Tra gli indirizzi da segnare, Identità Golose Milano, a pochi passi dal Teatro alla Scala, propone un dialogo diretto tra cucina e progetto. Durante la settimana ospita la collaborazione con Fish Design by Gaetano Pesce, prodotta da Corsi Design: nella Sala Ovale prende forma At the End of the Rainbow, installazione aperta al pubblico dal 20 al 24 aprile, dalle 9:30 alle 12:30. Il lavoro ruota attorno al colore come elemento di espressione e identità, traducendolo in un percorso visivo e sensoriale che attraversa lo spazio. I vasi in resina morbida diventano elementi narrativi, capaci di interagire con l’ambiente e con chi lo attraversa, richiamando dinamiche simili a quelle di un percorso gastronomico, dove percezione e immaginazione si intrecciano. A completare l’esperienza, la possibilità di pranzare o cenare tra le installazioni, in dialogo con la cucina dell’Executive Chef Edoardo Traverso, da sempre attenta al rapporto tra estetica e piatto.
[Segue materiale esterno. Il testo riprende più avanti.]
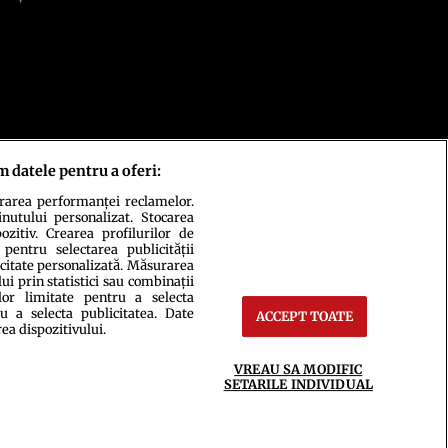
m datele pentru a oferi:
urarea performanței reclamelor.
inutului personalizat. Stocarea
zitiv. Crearea profilurilor de
 pentru selectarea publicității
icitate personalizată. Măsurarea
i prin statistici sau combinații
lor limitate pentru a selecta
u a selecta publicitatea. Date
ACCEPT TOATE
ct
Setări Cookies
rea dispozitivului.
VREAU SA MODIFIC
SETARILE INDIVIDUAL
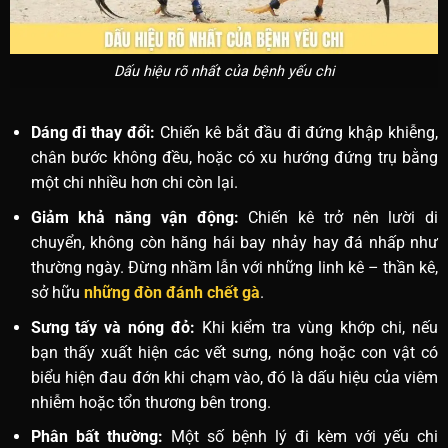
Dấu hiệu rõ nhất của bệnh yếu chi
Dáng đi thay đổi:
Chiến kê bắt đầu đi đứng khập khiễng,
chân bước không đều, hoặc có xu hướng đứng trụ bằng
một chi nhiều hơn chi còn lại.
Giảm khả năng vận động:
Chiến kê trở nên lười di
chuyển, không còn hăng hái bay nhảy hay đá nhấp như
thường ngày. Đừng nhầm lẫn với những linh kê – thần kê,
sở hữu
những đòn đánh chết gà
.
Sưng tấy và nóng đỏ:
Khi kiểm tra vùng khớp chi, nếu
bạn thấy xuất hiện các vết sưng, nóng hoặc con vật có
biểu hiện đau đớn khi chạm vào, đó là dấu hiệu của viêm
nhiễm hoặc tổn thương bên trong.
Phân bất thường:
Một số bệnh lý đi kèm với yếu chi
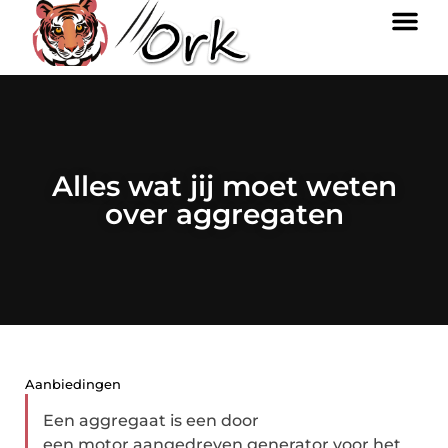
Alles wat jij moet weten
over aggregaten
Aanbiedingen
Een aggregaat is een door
een motor aangedreven generator voor het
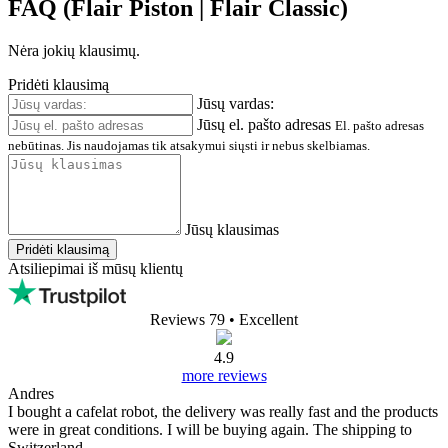
FAQ (Flair Piston | Flair Classic)
Nėra jokių klausimų.
Pridėti klausimą
Jūsų vardas:
Jūsų el. pašto adresas
El. pašto adresas
nebūtinas. Jis naudojamas tik atsakymui siųsti ir nebus skelbiamas.
Jūsų klausimas
Pridėti klausimą
Atsiliepimai iš mūsų klientų
Reviews 79
• Excellent
4.9
more reviews
Andres
I bought a cafelat robot, the delivery was really fast and the products
were in great conditions. I will be buying again. The shipping to
Switzerland ...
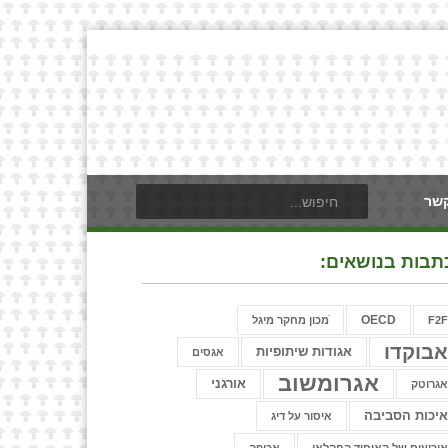
קשר
תבות בנושאים:
OECD
F2
ֿמכון מחקר מיגל
בוקדו
אגודות שיתופיות
אגסים
אגרומשוב
אורגני
גרוטק
יכות הסביבה
איסור על דיג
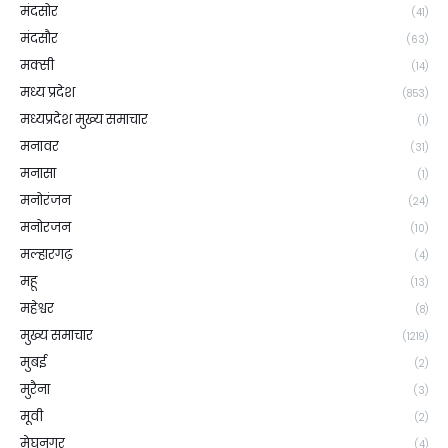
मंदसोर
(41)
मंदसौर
(63)
मक्सी
(14)
मध्य प्रदेश
(853)
मध्यप्रदेश मुख्य समाचार
(1)
मनावर
(31)
मनासा
(1)
मनोरंजन
(24)
मनोरजन
(10)
मल्हारगढ़
(4)
महू
(13)
महेश्वर
(8)
मुख्य समाचार
(1219)
मुबई
(2)
मुरैना
(3)
मूवी
(2)
मेघनगर
(4)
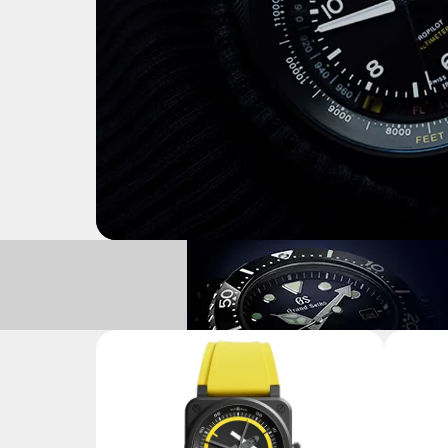
Alltimètre mécanique au poignet
MONTRES AVIATEUR
ORIS PROPILOT ALTIMETER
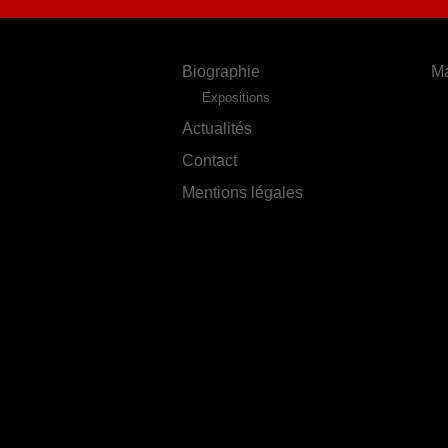
Biographie
Ma
Expositions
Actualités
Contact
Mentions légales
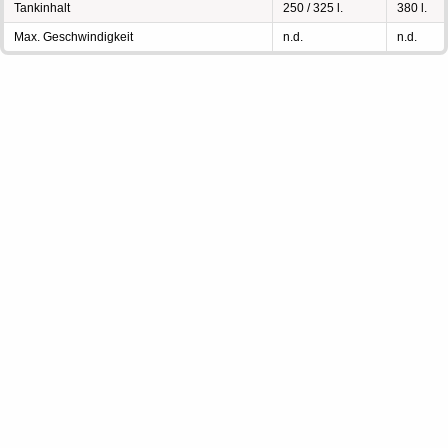
Tankinhalt
250 / 325 l.
380 l.
Max. Geschwindigkeit
n.d.
n.d.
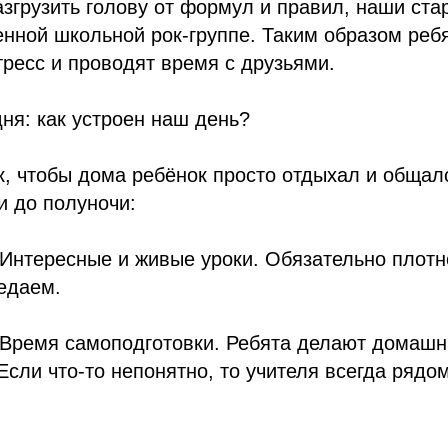
азгрузить голову от формул и правил, наши ст
енной школьной рок-группе. Таким образом реб
ресс и проводят время с друзьями.
ня: как устроен наш день?
, чтобы дома ребёнок просто отдыхал и общалс
и до полуночи:
 Интересные и живые уроки. Обязательно плотн
едаем.
 Время самоподготовки. Ребята делают домашн
Если что-то непонятно, то учителя всегда рядом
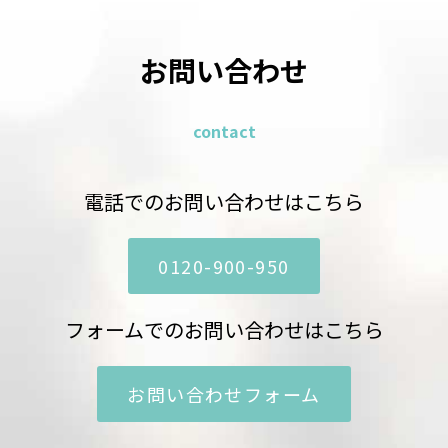
お問い合わせ
contact
電話でのお問い合わせはこちら
0120-900-950
フォームでのお問い合わせはこちら
お問い合わせフォーム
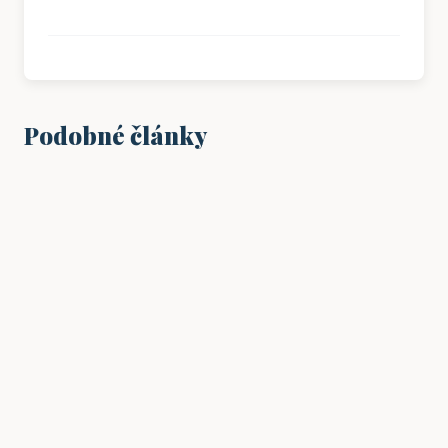
Podobné články
VZDĚLÁNÍ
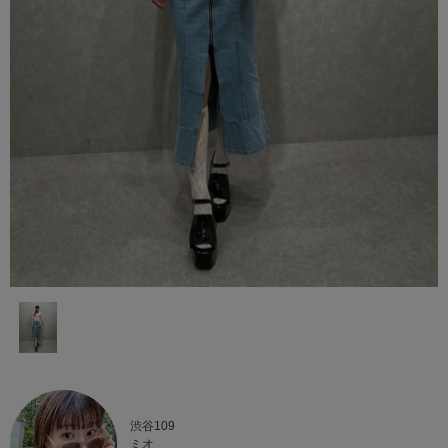
渋谷109
ミオ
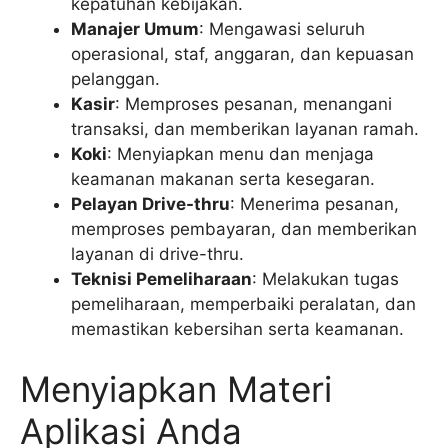
kepatuhan kebijakan.
Manajer Umum
: Mengawasi seluruh
operasional, staf, anggaran, dan kepuasan
pelanggan.
Kasir
: Memproses pesanan, menangani
transaksi, dan memberikan layanan ramah.
Koki
: Menyiapkan menu dan menjaga
keamanan makanan serta kesegaran.
Pelayan Drive-thru
: Menerima pesanan,
memproses pembayaran, dan memberikan
layanan di drive-thru.
Teknisi Pemeliharaan
: Melakukan tugas
pemeliharaan, memperbaiki peralatan, dan
memastikan kebersihan serta keamanan.
Menyiapkan Materi
Aplikasi Anda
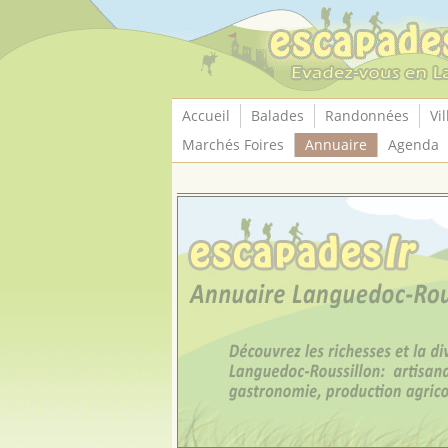
Panneau de gestion des cookies
Accueil
Balades
Randonnées
Vil
Marchés Foires
Annuaire
Agenda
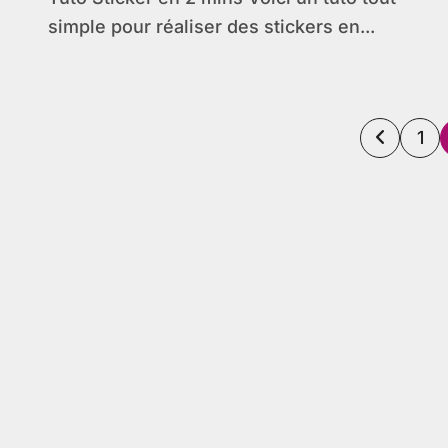
simple pour réaliser des stickers en...
Pagin
1
des
publi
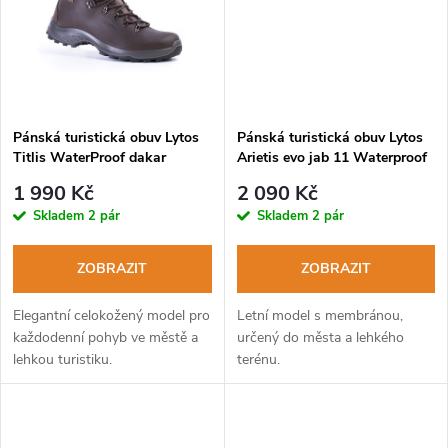
ů
ů
Pánská turistická obuv Lytos
Pánská turistická obuv Lytos
Titlis WaterProof dakar
Arietis evo jab 11 Waterproof
marrone
oceania-ocra
1 990 Kč
2 090 Kč
Skladem
2 pár
Skladem
2 pár
ZOBRAZIT
ZOBRAZIT
Elegantní celokožený model pro
Letní model s membránou,
každodenní pohyb ve městě a
určený do města a lehkého
lehkou turistiku.
terénu.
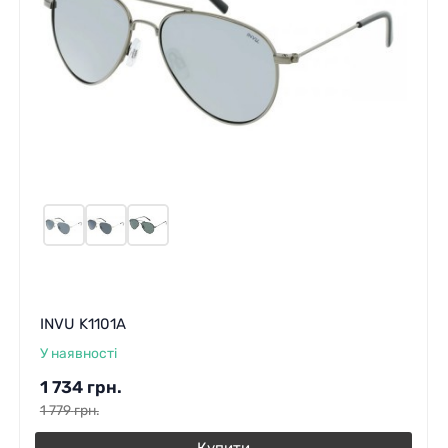
INVU K1101A
У наявності
1 734
грн.
1 779
грн.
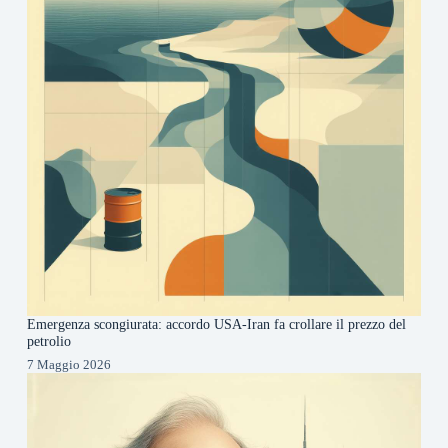
Emergenza scongiurata: accordo USA-Iran fa crollare il prezzo del
petrolio
7 Maggio 2026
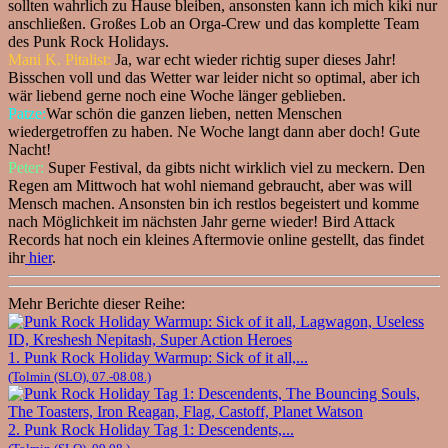
sollten wahrlich zu Hause bleiben, ansonsten kann ich mich kiki nur
anschließen. Großes Lob an Orga-Crew und das komplette Team
des Punk Rock Holidays.
Mani K. Pitalist:
Ja, war echt wieder richtig super dieses Jahr!
Bisschen voll und das Wetter war leider nicht so optimal, aber ich
wär liebend gerne noch eine Woche länger geblieben.
Patze:
War schön die ganzen lieben, netten Menschen
wiedergetroffen zu haben. Ne Woche langt dann aber doch! Gute
Nacht!
Peter:
Super Festival, da gibts nicht wirklich viel zu meckern. Den
Regen am Mittwoch hat wohl niemand gebraucht, aber was will
Mensch machen. Ansonsten bin ich restlos begeistert und komme
nach Möglichkeit im nächsten Jahr gerne wieder! Bird Attack
Records hat noch ein kleines Aftermovie online gestellt, das findet
ihr
hier
.
Mehr Berichte dieser Reihe:
1. Punk Rock Holiday Warmup: Sick of it all,...
(Tolmin (SLO), 07.-08.08.)
2. Punk Rock Holiday Tag 1: Descendents,...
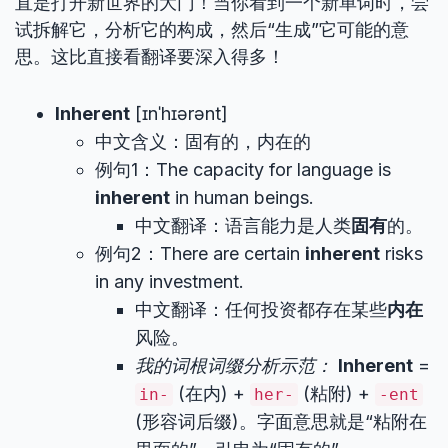
直是打开新世界的大门！当你看到一个新单词时，尝
试拆解它，分析它的构成，然后“生成”它可能的意
思。这比直接看翻译要深入得多！
Inherent
[ɪnˈhɪərənt]
中文含义：固有的，内在的
例句1：The capacity for language is
inherent
in human beings.
中文翻译：语言能力是人类
固有
的。
例句2：There are certain
inherent
risks
in any investment.
中文翻译：任何投资都存在某些
内在
风险。
我的词根词缀分析示范：
Inherent
=
(在内) +
(粘附) +
in-
her-
-ent
(形容词后缀)。字面意思就是“粘附在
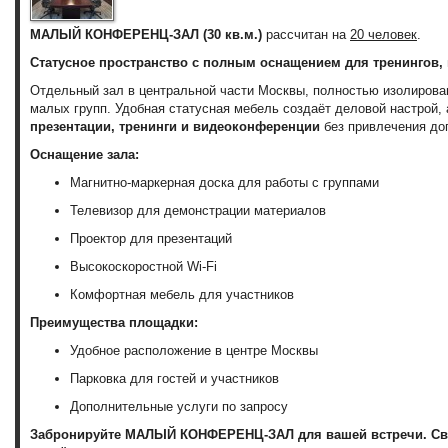
МАЛЫЙ КОНФЕРЕНЦ-ЗАЛ (30 кв.м.)
рассчитан на
20 человек
.
Статусное пространство с полным оснащением для тренингов,
Отдельный зал в центральной части Москвы, полностью изолирован
малых групп. Удобная статусная мебель создаёт деловой настрой,
презентации, тренинги и видеоконференции
без привлечения до
Оснащение зала:
Магнитно-маркерная доска для работы с группами
Телевизор для демонстрации материалов
Проектор для презентаций
Высокоскоростной Wi-Fi
Комфортная мебель для участников
Преимущества площадки:
Удобное расположение в центре Москвы
Парковка для гостей и участников
Дополнительные услуги по запросу
Забронируйте МАЛЫЙ КОНФЕРЕНЦ-ЗАЛ для вашей встречи. Свяж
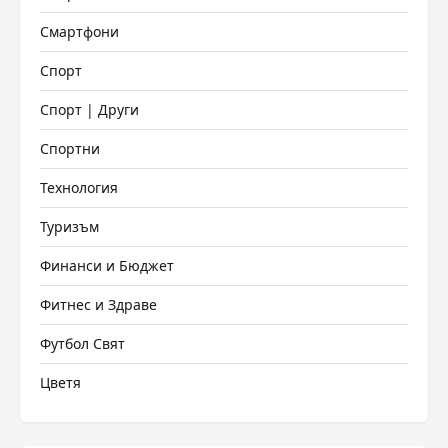
Смартфони
Спорт
Спорт | Други
Спортни
Технология
Туризъм
Финанси и Бюджет
Фитнес и Здраве
Футбол Свят
Цветя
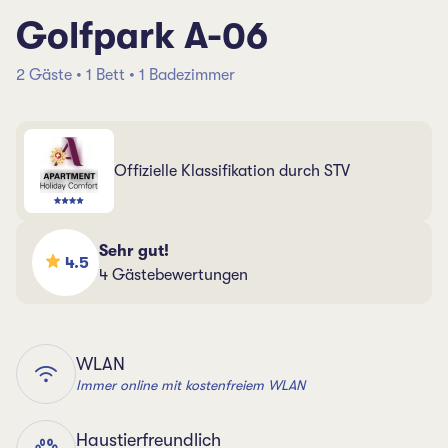
Golfpark A-06
2 Gäste • 1 Bett • 1 Badezimmer
Offizielle Klassifikation durch STV
Sehr gut!
4.5
4 Gästebewertungen
WLAN
Immer online mit kostenfreiem WLAN
Haustierfreundlich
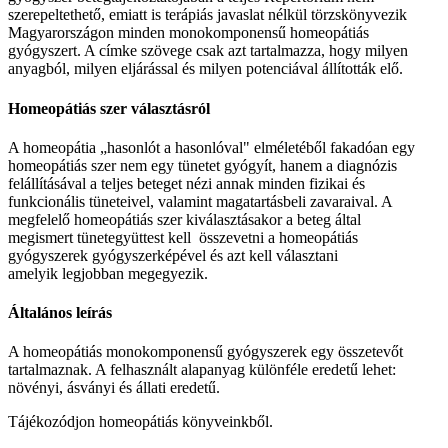
szerepeltethető, emiatt is terápiás javaslat nélkül törzskönyvezik
Magyarországon minden monokomponensű homeopátiás
gyógyszert. A címke szövege csak azt tartalmazza, hogy milyen
anyagból, milyen eljárással és milyen potenciával állították elő.
Homeopátiás szer választásról
A homeopátia „hasonlót a hasonlóval" elméletéből fakadóan egy
homeopátiás szer nem egy tünetet gyógyít, hanem a diagnózis
felállításával a teljes beteget nézi annak minden fizikai és
funkcionális tüneteivel, valamint magatartásbeli zavaraival. A
megfelelő homeopátiás szer kiválasztásakor a beteg által
megismert tünetegyüttest kell összevetni a homeopátiás
gyógyszerek gyógyszerképével és azt kell választani
amelyik legjobban megegyezik.
Általános leírás
A homeopátiás monokomponensű gyógyszerek egy összetevőt
tartalmaznak. A felhasznált alapanyag különféle eredetű lehet:
növényi, ásványi és állati eredetű.
Tájékozódjon homeopátiás könyveinkből.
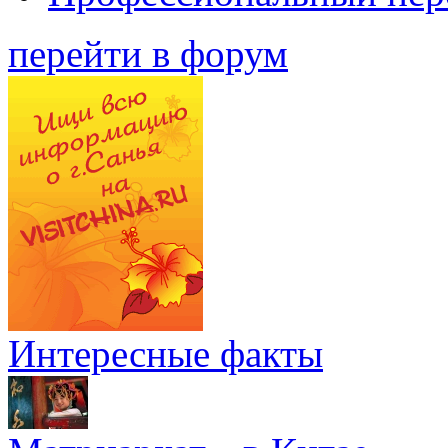
перейти в форум
Интересные факты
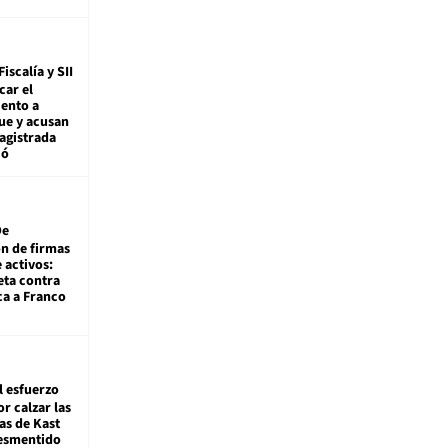
Fiscalía y SII
car el
ento a
ue y acusan
agistrada
ió
De
ón de firmas
 activos:
eta contra
ca a Franco
l esfuerzo
r calzar las
s de Kast
desmentido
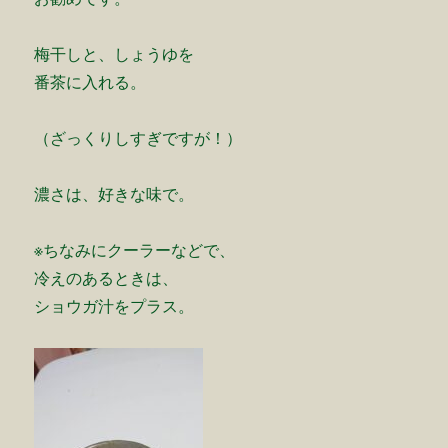
梅干しと、しょうゆを
番茶に入れる。
（ざっくりしすぎですが！）
濃さは、好きな味で。
※ちなみにクーラーなどで、
冷えのあるときは、
ショウガ汁をプラス。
Nel Quadrilatero, 10_11 Bar Giardino Ristorante si inserisce tra le mete più frequentate durante il Fuorisalone. Affacciato sulla piazza di Portrait Milano, il progetto firmato dall’architetto Michele Bönan valorizza gli spazi dell’ex Seminario Arcivescovile con materiali ricercati, arredi artigianali e un’attenzione puntuale ai dettagli. Bar, ristorante e giardino convivono in un unico sistema, pensato per accogliere in diversi momenti della giornata. Dalla colazione, con i primi lievitati, si passa ai piatti della tradizione come i mondeghili, gli spaghetti al pomodoro o gli gnocchi con ragù di mare, gamberi e scampi, fino al dopocena al bancone. A questo si aggiunge il brunch domenicale, costruito su un’offerta stagionale tra buffet e piatti à la carte.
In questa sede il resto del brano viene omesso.